Lei regra a criação de abelhas sem ferrão

De acordo com nova lei, meliponários vão precisar de autorização para funcionar e terão 12 meses para se adequar à norma

Por Redação Web Ales com informações de Titina Cardoso

Janete de Sá
A deputada Janete de Sá é a autora da lei / Foto: Tati Beling

O Espírito Santo passa a contar com regras para a criação de abelhas nativas sem ferrão. A Lei 11.077/2019, de Janete de Sá (PMN), foi publicada nesta quinta-feira (28), no Diário Oficial do Estado, após sanção do governador Renato Casagrande (PSB).

A norma dispõe sobre o uso e manejo desses insetos, bem como os procedimentos para autorizar o funcionamento do meliponários, que são os locais destinados à criação de abelhas de diversas espécies que possuem ferrão atrofiado. Os meliponários já em funcionamento terão 12 meses para se adequar à norma.

A lei classifica os meliponários comerciais em empreendimentos de pequeno ou grande porte. São de pequeno porte os que têm número de colônias compreendido entre 50 e 500 por propriedade, independentemente do número de espécies. Os meliponários com mais de 500 colônias de abelhas serão considerados de grande porte.

Os dois tipos vão precisar de Autorização de Uso e Manejo de Fauna (AMF) para funcionar. O prazo de validade da autorização será de quatro anos. Já os criadores cujo número de colônias por propriedade seja inferior a 50 estarão dispensados da solicitação da AMF. 

Região geográfica

A lei também estabelece que a criação de abelhas nativas sem ferrão será restrita à região geográfica de ocorrência natural das espécies.
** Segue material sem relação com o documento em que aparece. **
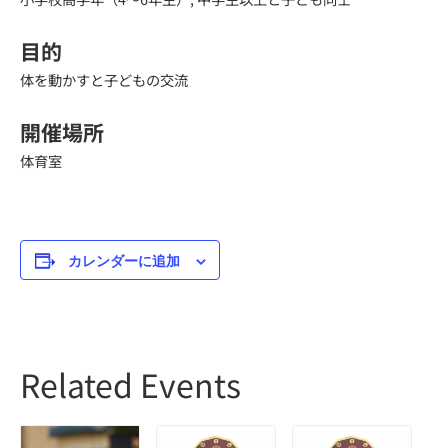
目的
体を動かすと子どもの交流
開催場所
体育室
カレンダーに追加
Related Events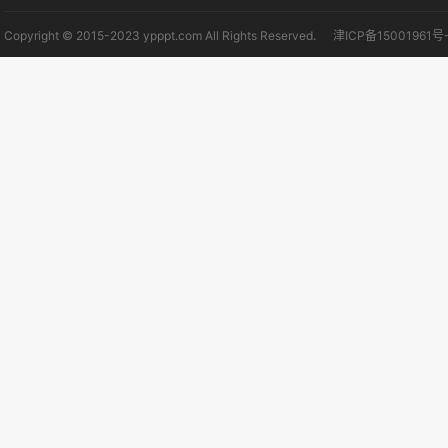
Copyright © 2015-2023 ypppt.com All Rights Reserved.
津ICP备15001961号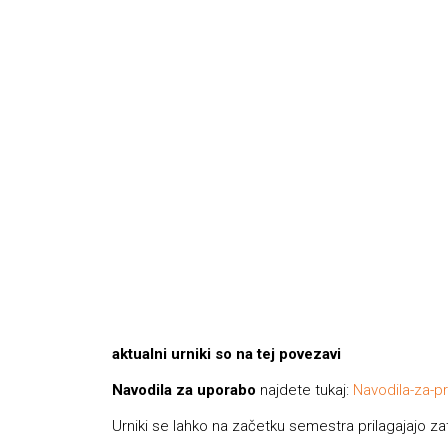
aktualni urniki so na
tej povezavi
Navodila za uporabo
najdete tukaj:
Navodila-za-p
Urniki se lahko na začetku semestra prilagajajo za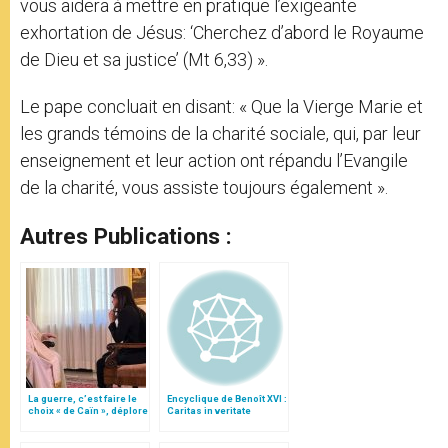
vous aidera à mettre en pratique l’exigeante
exhortation de Jésus: ‘Cherchez d’abord le Royaume
de Dieu et sa justice’ (Mt 6,33) ».
Le pape concluait en disant: « Que la Vierge Marie et
les grands témoins de la charité sociale, qui, par leur
enseignement et leur action ont répandu l’Evangile
de la charité, vous assiste toujours également ».
Autres Publications :
La guerre, c’est faire le
Encyclique de Benoît XVI :
choix « de Caïn », déplore
Caritas in veritate
le pape François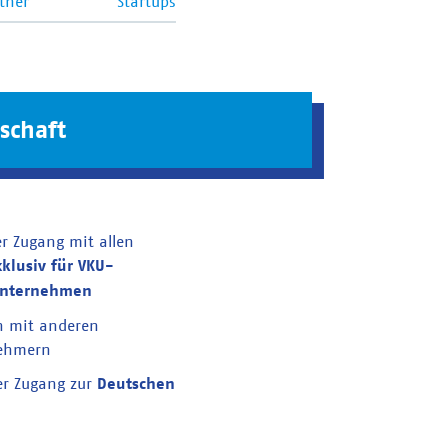
tner
Startups
schaft
er Zugang mit allen
xklusiv für VKU-
unternehmen
n mit anderen
nehmern
er Zugang zur
Deutschen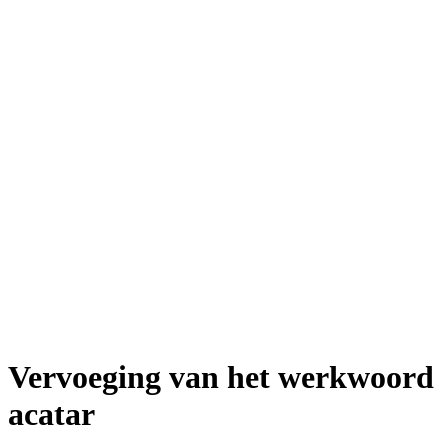
Vervoeging van het werkwoord
acatar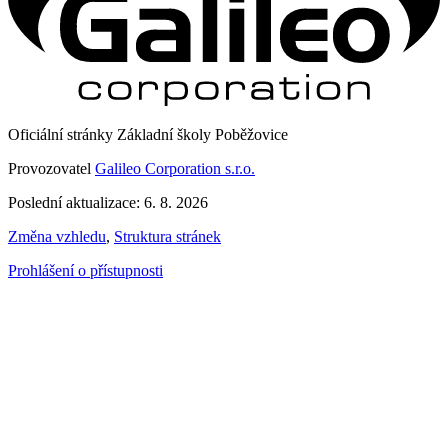
Oficiální stránky Základní školy Poběžovice
Provozovatel
Galileo Corporation s.r.o.
Poslední aktualizace: 6. 8. 2026
Změna vzhledu
,
Struktura stránek
Prohlášení o přístupnosti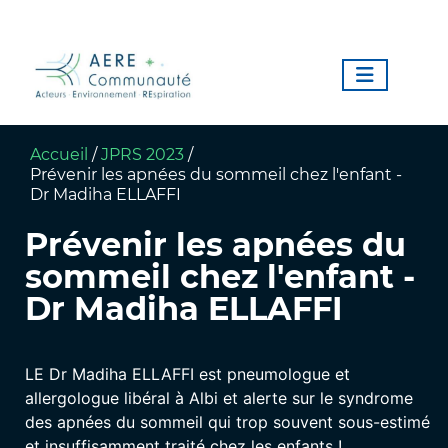
Accueil
/
JPRS 2023
/
Prévenir les apnées du sommeil chez l'enfant -
Dr Madiha ELLAFFI
Prévenir les apnées du
sommeil chez l'enfant -
Dr Madiha ELLAFFI
LE Dr Madiha ELLAFFI est pneumologue et
allergologue libéral à Albi et alerte sur le syndrome
des apnées du sommeil qui trop souvent sous-estimé
et insuffisamment traité chez les enfants !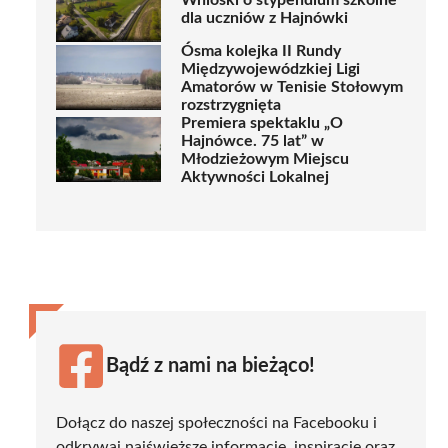
Wnioski o stypendium szkolne
dla uczniów z Hajnówki
Ósma kolejka II Rundy
Międzywojewódzkiej Ligi
Amatorów w Tenisie Stołowym
rozstrzygnięta
Premiera spektaklu „O
Hajnówce. 75 lat” w
Młodzieżowym Miejscu
Aktywności Lokalnej
Bądź z nami na bieżąco!
Dołącz do naszej społeczności na Facebooku i
odkrywaj najświeższe informacje, inspiracje oraz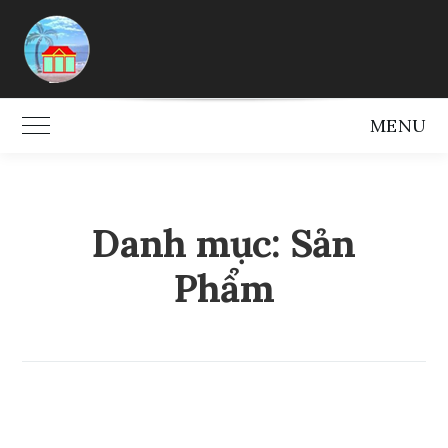
Skip
to
content
MENU
Toggle Main Menu
Danh mục:
Sản
Phẩm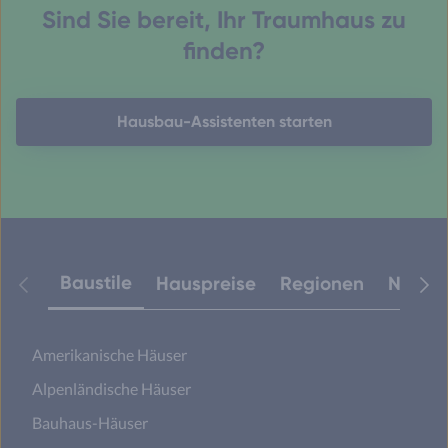
Sind Sie bereit, Ihr Traumhaus zu
finden?
Hausbau-Assistenten starten
Baustile
Hauspreise
Regionen
Neuest
Amerikanische Häuser
Alpenländische Häuser
Bauhaus-Häuser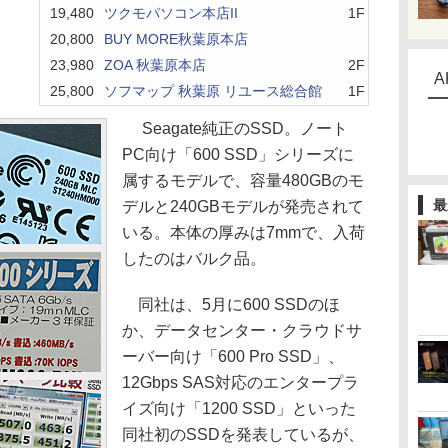
19,480
ツクモパソコン本店II
1F
20,800
BUY MORE秋葉原本店
23,980
ZOA 秋葉原本店
2F
A
25,800
ソフマップ 秋葉原 リユース総合館
1F
Seagate純正のSSD。ノート
PC向け「600 SSD」シリーズに
属するモデルで、容量480GBのモ
最
デルと240GBモデルが発売されて
いる。本体の厚みは7mmで、入荷
したのはバルク品。
同社は、5月に600 SSDのほ
か、データセンター・クラウドサ
ーバー向け「600 Pro SSD」、
12Gbps SAS対応のエンタープラ
イズ向け「1200 SSD」といった
同社初のSSDを発表しているが、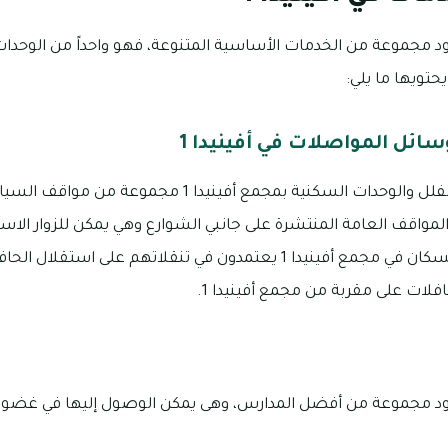
جمع أفينيدا 1 بوجود مجموعة من الخدمات الأساسية المتنوعة، فهو واحداً من الو
يحتويها ما يلي:
ائل المواصلات في أفينيدا 1
توجد بداخل كل واحدة من الفلل والوحدات السكنية بمجمع أفي
واقف العامة المنتشرة على جانبي الشوارع وهي يمكن للزوار الاستف
لوسائل المواصلات فإن السكان في مجمع أفينيدا 1 يعتمدون في تنقلاتهم 
فلات على مقربة من مجمع أفينيدا 1.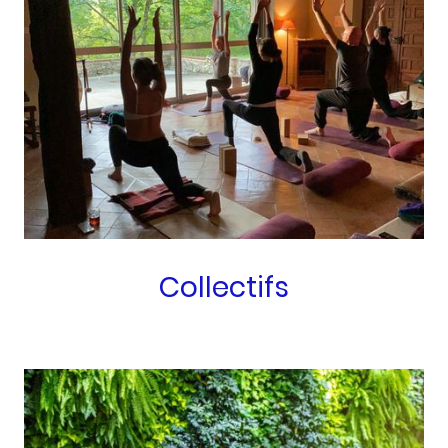
Collectifs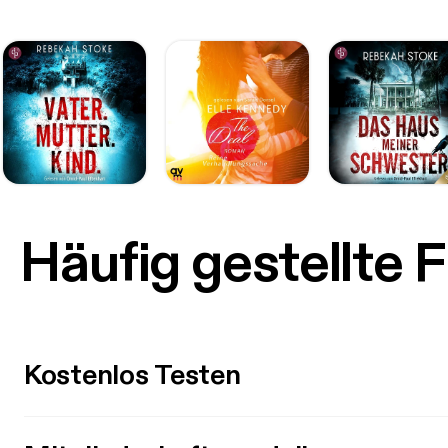
Häufig gestellte 
Kostenlos Testen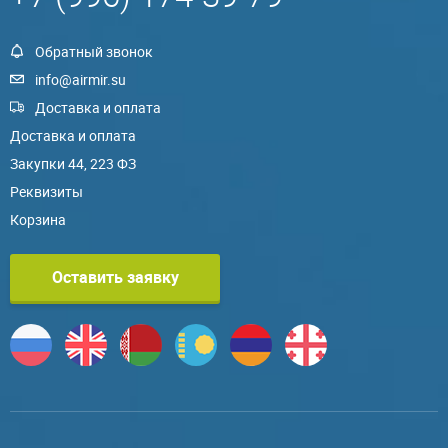
Обратный звонок
info@airmir.su
Доставка и оплата
Доставка и оплата
Закупки 44, 223 ФЗ
Реквизиты
Корзина
Оставить заявку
O manejo migratório para aproveitar as floradas, visando à produção de mel, poderá ser realizado nas áreas de ocorrência natural.
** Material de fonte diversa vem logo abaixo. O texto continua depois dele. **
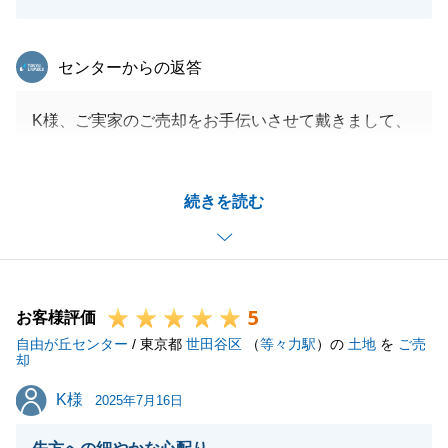
東急リバブル
センターからの返答
K様、ご実家のご売却をお手伝いさせて戴きまして、
ありがとうございました。
引越先と法務局の件で、K様にお手数をお掛け致しま
続きを読む
したこと、お詫び申し上げます。
私の仕事は、全てを完璧にこなして、お客様にご安心
戴くことが第一となります。
少しでもご負担を感じられたこと、今一度、気を引き
5
締めて参ります。
お客様評価
自由が丘センター
K様とは、これでご縁が終わりではなく、末永いお付
/ 東京都
世田谷区
（
等々力駅
）の
土地
を
ご売
却
合いの第一歩と考えております。
K様
K様
今後とも、何卒、宜しくお願いいたします。
2025年7月16日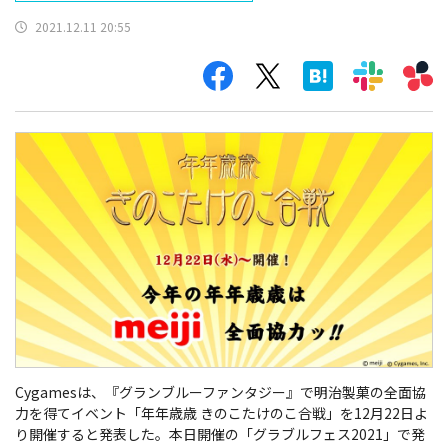
2021.12.11 20:55
Cygamesは、『グランブルーファンタジー』で明治製菓の全面協
力を得てイベント「年年歳歳 きのこたけのこ合戦」を12月22日よ
り開催すると発表した。本日開催の「グラブルフェス2021」で発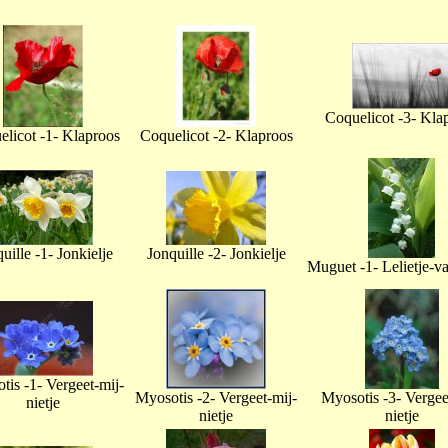
Coquelicot -3- Kla
licot -1- Klaproos
Coquelicot -2- Klaproos
uille -1- Jonkielje
Jonquille -2- Jonkielje
Muguet -1- Lelietje-v
tis -1- Vergeet-mij-
Myosotis -2- Vergeet-mij-
Myosotis -3- Vergee
nietje
nietje
nietje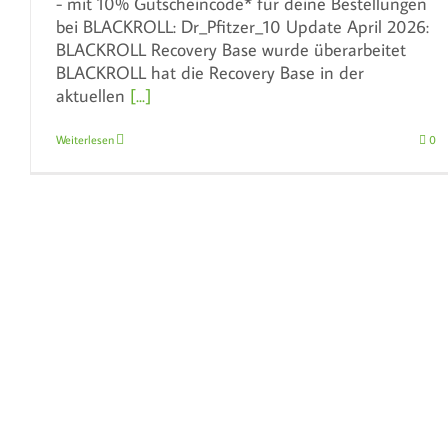
- mit 10% Gutscheincode* für deine Bestellungen
bei BLACKROLL: Dr_Pfitzer_10 Update April 2026:
BLACKROLL Recovery Base wurde überarbeitet
BLACKROLL hat die Recovery Base in der
aktuellen
[...]
Weiterlesen
0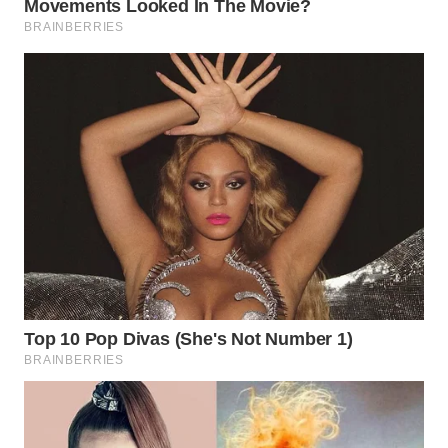
ID
MAWAKA
ID
MARTABAT
NET
PLN
WATCH
MKLI
LPKKI
LKKI
KOPEKLIN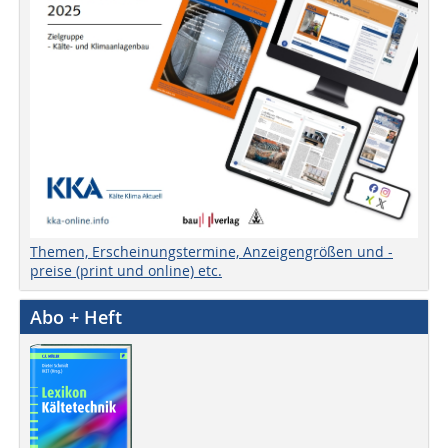
Themen, Erscheinungstermine, Anzeigengrößen und -
preise (print und online) etc.
Abo + Heft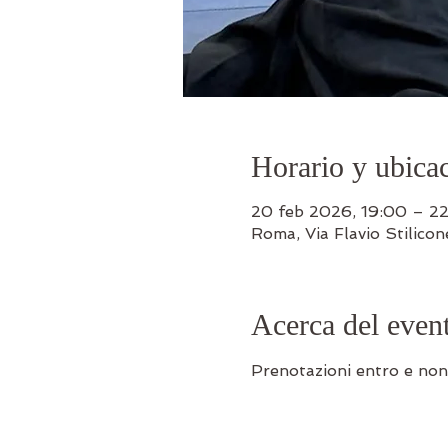
Horario y ubica
20 feb 2026, 19:00 – 22
Roma, Via Flavio Stilico
Acerca del even
Prenotazioni entro e non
Conforme a lei, as colônias do meliponário poderão ser reforçadas mediante o aproveitamento de operárias de colônias naturais, sem prejuízo à natureza. 

O meliponicultor que possuir colônias de abelhas fora da região de ocorrência natural da espécie será impedido de transportar e de manejar para a multiplicação e comercialização das colônias, de seus produtos e subprodutos, entre eles mel, cera, própolis e pólen.

A lei permite a criação comercial de abelhas nas unidades de conservação de proteção integral mediante regras específicas.

Espécies ameaçadas de extinção poderão ser criadas com finalidade comercial, desde que a iniciativa esteja associada a projeto de conservação em que, no mínimo, 10% do total de colônias resultantes de multiplicação deverão ser destinadas anualmente para a reintrodução na área de ocorrência natural da espécie.

Veto parcial

O governador Renato Casagrande vetou os artigos 19 e 20 da lei. O artigo 19 previa como penalidades para quem não cumprir a lei advertência; suspenção da AMF, com paralisação ou embargo das atividades; recolhimento das colônias; e multa simples ou diária. O veto parcial será analisado pelo Plenário da Assembleia após parecer da Comissão de Justiça.